La miré y pensé que era una especie de funcionaria. Pero las piedras no eran nobles, lo que la delataba. Me quedé mirándola durante mucho tiempo y luego me atreví a preguntar:
– ¿Es eso un topacio?
– No, era una especie de cristal”, dijo avergonzada.
– Pero el collar es de oro.
– Sí, lo es. Voy a casa de mi madre y me lo pongo. Ella me lo regaló.
Después le enseñé mi pulsera de cuentas, que llevo desde hace varios años. La hizo mi hijo. Mi marido dice que me da vergüenza, y que me da calor cuando la llevo en la mano.
– Pero mi situación es diferente. Mi madre lo compró por 30 000, quería complacerme. Los estafadores engañaron a la anciana ciega, dijeron que era un diamante. No quiero disgustarla”, la mujer bajó los ojos.

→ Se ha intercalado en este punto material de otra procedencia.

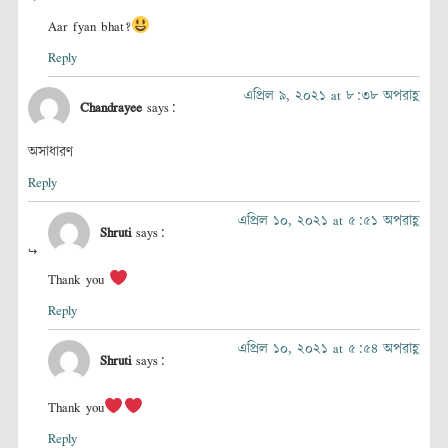
Aar fyan bhat?
Reply
এপ্রিল ৯, ২০২১ at ৮:৩৮ অপরাহ্ণ
Chandrayee
says:
অসাধারণ
Reply
এপ্রিল ১০, ২০২১ at ৫:৫১ অপরাহ্ণ
Shruti
says:
Thank you
Reply
এপ্রিল ১০, ২০২১ at ৫:৫৪ অপরাহ্ণ
Shruti
says:
Thank you
Reply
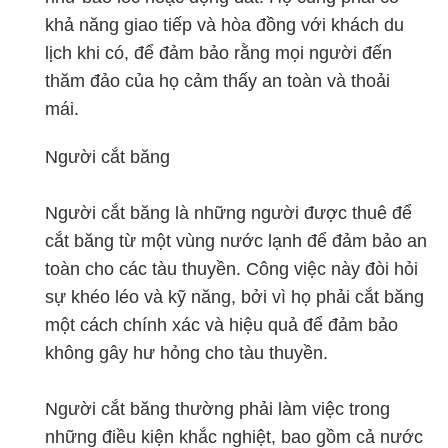
khả năng giao tiếp và hòa đồng với khách du
lịch khi có, để đảm bảo rằng mọi người đến
thăm đảo của họ cảm thấy an toàn và thoải
mái.
Người cắt băng
Người cắt băng là những người được thuê để
cắt băng từ một vùng nước lạnh để đảm bảo an
toàn cho các tàu thuyền. Công việc này đòi hỏi
sự khéo léo và kỹ năng, bởi vì họ phải cắt băng
một cách chính xác và hiệu quả để đảm bảo
không gây hư hỏng cho tàu thuyền.
Người cắt băng thường phải làm việc trong
những điều kiện khắc nghiệt, bao gồm cả nước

Sabía por conocidos comunes que esta mujer se había hecho a sí misma. Venía de una familia con muchos hijos, y a su padre le gustaba beber. Su madre no tenía dinero para educar a sus hijos y sacarlos adelante. Por cierto, muchos funcionarios procedían precisamente de familias así. Sabían muy bien lo que era la pobreza y el sufrimiento. Y ella sabía lo que era vivir hambriento, soportar la embriaguez y no sentir el calor de sus padres. Así que anduvo con pies de plomo, sin perdonar a sus adversarios. No la perdonaron, y no la perdonaron.
– Pero tú tienes contactos, ¿por qué no los castigas? – pregunté.
– ¿Qué le diría a mi madre? Si se entera de que el colgante es barato, se enfadará. Se le rompería el corazón. Ella se ha negado todo por nosotros toda su vida. Todavía lo hace, aunque hayamos crecido. Sabe que tengo un buen sueldo, pero sigue queriendo darme un céntimo. ¿Tienes madre? – preguntó el funcionario.
– No.
– Entonces no me entiende. Las madres mayores son muy diferentes.
La verdad es que no la entendí, porque pensé que era necesario investigar este fraude. ¿No? ¿Por qué no lo hiciste? Pero, ya sabes, con los años me he dado cuenta de todo el asunto. Me di cuenta de cómo la anciana había estado ahorrando ese dinero. Cómo soñaba con complacer a su hija… Lo feliz que se puso cuando por fin compró un regalo… Regalos así dan más placer que las joyas.
Esa madre crió a una buena hija. Agradecida. Podría haber rechazado el vaso y decirle que era inapropiado. Haciendo así daño a la anciana al hacerla parecer una tonta.
Al parecer, siempre se lo ponía cuando iba a ver a su madre, porque sabía lo importante que era para su pariente. Debía ser una hazaña, teniendo en cuenta su estilo de vestir y su estatus en la sociedad. Muchos se dieron cuenta de que la copa era falsa y sacaron conclusiones erróneas, como hice yo.
Si de repente recibes un regalo de tus padres que no es lo que esperas, no los ofendas. Acepta incluso el regalo más inapropiado con gratitud.